Ein Beispiel für Genkopplung sind die Gene, die für die Selbstinkompatibilität bei Pflanzen zuständig sind.

Kopplungsgruppen

Mit Methoden der klassischen Genetik wird von (körperlichen) Merkmalen auf ursächliche Gene geschlossen. Das Gen selbst ist im Mikroskop nicht unmittelbar zu erkennen. Doch vom Phänotyp eines Organismus ist eine Genkopplung abzulesen. Sie tritt in Erscheinung, wenn elterliche Merkmale erneut zusammen in den Nachkommen vorkommen: Die verbundenen Merkmale –A––B– sowie –a––b– der Eltern erscheinen so kombiniert (–A––B– | –a––b–) auch in der ersten folgenden Generation, in der F1.

Bestimmte Gene verursachen entsprechend körperliche Merkmale.
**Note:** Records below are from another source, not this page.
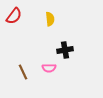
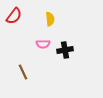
pink semicircle: moved 6 px left, 24 px up
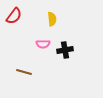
yellow semicircle: moved 2 px right
brown line: moved 1 px right; rotated 49 degrees counterclockwise
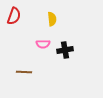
red semicircle: rotated 18 degrees counterclockwise
brown line: rotated 14 degrees counterclockwise
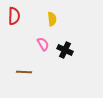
red semicircle: rotated 18 degrees counterclockwise
pink semicircle: rotated 120 degrees counterclockwise
black cross: rotated 35 degrees clockwise
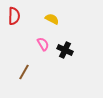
yellow semicircle: rotated 56 degrees counterclockwise
brown line: rotated 63 degrees counterclockwise
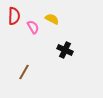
pink semicircle: moved 10 px left, 17 px up
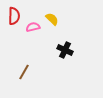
yellow semicircle: rotated 16 degrees clockwise
pink semicircle: rotated 72 degrees counterclockwise
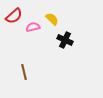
red semicircle: rotated 48 degrees clockwise
black cross: moved 10 px up
brown line: rotated 42 degrees counterclockwise
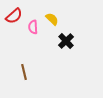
pink semicircle: rotated 80 degrees counterclockwise
black cross: moved 1 px right, 1 px down; rotated 21 degrees clockwise
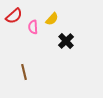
yellow semicircle: rotated 88 degrees clockwise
Deswegen zeigen verbundene Merkmale die Kopplung ihrer Gene, welche in ein und demselben Chromosom liegen. Homologe Chromosomen enthalten in der gleichen Reihenfolge die gleichen Gene, welche allerdings als Allele vorliegen können. Die Gene der homologen Chromosomen eines Diplonten gehören demnach zu derselben Kopplungsgruppe (–A––B– | –a––b–). Deswegen ist die Zahl der Kopplungsgruppen mit der Zahl der Chromosomen eines einfachen (haploiden) Chromosomensatzes identisch. Beim Menschen sind es 1n = 23 Chromosomen, welche 23 Kopplungsgruppen bilden.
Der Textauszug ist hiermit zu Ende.